Mit anderen Worten: Die SPD hat ein frauenpolitisch korrektes Programm, aber der Spitzenkandidat weiß nicht, wofür das nochmal gut war. Das erinnert nun doch sehr aufdringlich an seinen Vorgänger, Gedöns-Schröder. Der hatte auch ein Gleichstellungsgesetz für die Wirtschaft im Koalitionsvertrag. Gekommen ist es dann nicht.

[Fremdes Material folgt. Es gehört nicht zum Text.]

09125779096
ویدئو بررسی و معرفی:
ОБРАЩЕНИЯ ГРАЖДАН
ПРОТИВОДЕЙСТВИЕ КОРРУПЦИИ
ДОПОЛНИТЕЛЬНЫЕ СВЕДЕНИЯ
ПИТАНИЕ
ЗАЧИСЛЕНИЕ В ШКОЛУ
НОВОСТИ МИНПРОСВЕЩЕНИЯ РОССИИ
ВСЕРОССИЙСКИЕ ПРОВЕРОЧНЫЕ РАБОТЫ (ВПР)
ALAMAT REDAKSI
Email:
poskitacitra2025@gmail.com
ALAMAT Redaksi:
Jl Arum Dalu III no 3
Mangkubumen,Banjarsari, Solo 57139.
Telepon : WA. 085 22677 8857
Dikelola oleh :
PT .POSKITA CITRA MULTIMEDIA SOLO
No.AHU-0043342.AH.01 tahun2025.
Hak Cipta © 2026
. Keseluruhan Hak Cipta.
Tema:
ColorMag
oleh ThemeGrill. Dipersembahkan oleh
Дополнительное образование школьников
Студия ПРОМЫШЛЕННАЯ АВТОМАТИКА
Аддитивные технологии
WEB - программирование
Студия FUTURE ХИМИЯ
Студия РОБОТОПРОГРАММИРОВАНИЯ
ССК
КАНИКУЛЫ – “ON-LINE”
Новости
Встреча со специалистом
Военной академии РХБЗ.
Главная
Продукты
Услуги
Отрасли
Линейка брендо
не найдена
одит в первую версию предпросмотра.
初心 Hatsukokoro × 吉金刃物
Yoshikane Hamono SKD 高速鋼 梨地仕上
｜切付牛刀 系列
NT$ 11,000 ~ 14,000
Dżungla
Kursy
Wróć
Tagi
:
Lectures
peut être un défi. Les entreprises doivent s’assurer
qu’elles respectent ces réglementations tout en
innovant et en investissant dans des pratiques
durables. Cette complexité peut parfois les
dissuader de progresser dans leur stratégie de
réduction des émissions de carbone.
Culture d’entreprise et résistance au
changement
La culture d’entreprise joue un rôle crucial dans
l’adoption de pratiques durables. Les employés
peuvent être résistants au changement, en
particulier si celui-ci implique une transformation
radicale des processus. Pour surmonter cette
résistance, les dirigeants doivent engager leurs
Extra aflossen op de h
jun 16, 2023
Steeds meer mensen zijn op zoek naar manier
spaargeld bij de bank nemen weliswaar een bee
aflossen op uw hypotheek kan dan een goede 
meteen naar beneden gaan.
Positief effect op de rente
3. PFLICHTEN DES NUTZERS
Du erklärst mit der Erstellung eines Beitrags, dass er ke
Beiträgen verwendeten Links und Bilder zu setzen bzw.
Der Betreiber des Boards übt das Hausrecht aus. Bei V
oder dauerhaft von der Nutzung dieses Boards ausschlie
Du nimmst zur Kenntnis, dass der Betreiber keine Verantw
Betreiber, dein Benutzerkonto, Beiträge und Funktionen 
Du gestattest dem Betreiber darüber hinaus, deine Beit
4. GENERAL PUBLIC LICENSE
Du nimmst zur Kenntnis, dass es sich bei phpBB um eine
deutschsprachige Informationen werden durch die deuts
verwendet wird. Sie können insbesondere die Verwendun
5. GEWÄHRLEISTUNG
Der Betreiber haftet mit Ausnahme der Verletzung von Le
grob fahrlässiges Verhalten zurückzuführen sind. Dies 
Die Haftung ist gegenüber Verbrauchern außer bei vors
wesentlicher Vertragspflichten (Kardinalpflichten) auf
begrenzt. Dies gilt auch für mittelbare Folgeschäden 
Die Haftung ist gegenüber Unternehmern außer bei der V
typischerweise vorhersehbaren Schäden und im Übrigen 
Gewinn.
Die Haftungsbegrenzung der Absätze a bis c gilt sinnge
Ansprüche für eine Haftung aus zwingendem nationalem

Die Union dagegen sonnt sich im Licht der Kanzlerin. Ja, sie kommt an bei den Frauen. Aber nicht bei denen, die etwas wollen. Die erste Frau an der Spitze des Landes führt die Herdprämie ein, obwohl die Kitaplätze noch lange nicht ausreichen. Und sie sperrt sich gegen eine Quote für die Privatwirtschaft, obwohl das Fenster der Möglichkeiten nie so sperrangelweit offen stand wie jetzt: Andere europäische Länder legen vor, von der EU kommt eine Quotenrichtlinie: Merkel müßte nur noch zugreifen, mit überschaubarem Risiko. Aber das tut sie nicht. Im Gegenteil. Sie blockiert. Und stellt sich damit sogar gegen die Frauen in ihrer eigenen Partei, die kein Betreuungsgeld aber eine Quote wollen.

Ja, eine Spitzenpolitikerin in Deutschland darf weiterhin so wenig wie möglich daran erinnern, dass sie eine Frau ist. In der Tat ist das riskant: Die Stereotypen, die Weiblichkeit mit Schwäche verbinden, regieren ungebrochen unser Unbewußtes. Aber ohne Risiko kein Fortschritt.

So, und nun stellen Sie sich noch eine große Koalition aus diesen beiden Parteien vor. Ach, Sie sind schon eingeschlafen?